Set down exactly the lines below, starting at the one that contains "déserteurs, prend le" and ending at the one that contains "pas la faire", with both of those lines included and nothing else.

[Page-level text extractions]
---

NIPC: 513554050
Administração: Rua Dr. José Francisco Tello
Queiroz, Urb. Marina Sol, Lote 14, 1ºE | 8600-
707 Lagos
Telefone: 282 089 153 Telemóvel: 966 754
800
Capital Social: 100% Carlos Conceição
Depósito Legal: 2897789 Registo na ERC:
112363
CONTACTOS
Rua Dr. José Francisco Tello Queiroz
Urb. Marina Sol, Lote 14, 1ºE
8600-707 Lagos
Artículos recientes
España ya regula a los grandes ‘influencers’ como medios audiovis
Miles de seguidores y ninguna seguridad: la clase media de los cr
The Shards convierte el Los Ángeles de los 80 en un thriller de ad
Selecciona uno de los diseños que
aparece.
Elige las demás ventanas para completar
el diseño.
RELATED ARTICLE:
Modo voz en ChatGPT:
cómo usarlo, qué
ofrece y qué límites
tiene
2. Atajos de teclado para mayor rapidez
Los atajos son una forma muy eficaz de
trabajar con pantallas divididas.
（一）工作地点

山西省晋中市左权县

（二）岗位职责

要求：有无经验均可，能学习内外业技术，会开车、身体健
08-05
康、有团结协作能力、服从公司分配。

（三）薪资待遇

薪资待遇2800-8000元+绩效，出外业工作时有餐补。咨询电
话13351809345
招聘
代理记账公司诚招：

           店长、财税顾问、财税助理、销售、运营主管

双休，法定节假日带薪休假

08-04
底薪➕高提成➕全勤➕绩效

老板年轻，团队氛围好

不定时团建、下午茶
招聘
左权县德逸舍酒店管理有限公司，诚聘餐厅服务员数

---

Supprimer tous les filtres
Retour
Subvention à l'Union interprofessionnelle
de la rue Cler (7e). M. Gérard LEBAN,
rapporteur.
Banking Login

---

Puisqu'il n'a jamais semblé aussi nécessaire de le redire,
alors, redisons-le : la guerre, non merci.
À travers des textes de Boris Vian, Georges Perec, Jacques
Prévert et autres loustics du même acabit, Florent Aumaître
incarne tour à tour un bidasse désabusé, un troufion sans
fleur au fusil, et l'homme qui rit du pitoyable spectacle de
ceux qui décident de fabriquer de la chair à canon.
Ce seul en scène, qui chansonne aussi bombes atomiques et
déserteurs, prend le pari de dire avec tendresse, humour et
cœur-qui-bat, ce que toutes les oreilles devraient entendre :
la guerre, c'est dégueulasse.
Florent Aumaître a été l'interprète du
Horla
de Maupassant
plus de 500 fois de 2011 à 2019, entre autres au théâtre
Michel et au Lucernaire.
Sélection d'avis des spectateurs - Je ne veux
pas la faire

---

- [Reply]:
déserteurs, prend le pari de dire avec tendresse, humour et
cœur-qui-bat, ce que toutes les oreilles devraient entendre :
la guerre, c'est dégueulasse.
Florent Aumaître a été l'interprète du
Horla
de Maupassant
plus de 500 fois de 2011 à 2019, entre autres au théâtre
Michel et au Lucernaire.
Sélection d'avis des spectateurs - Je ne veux
pas la faire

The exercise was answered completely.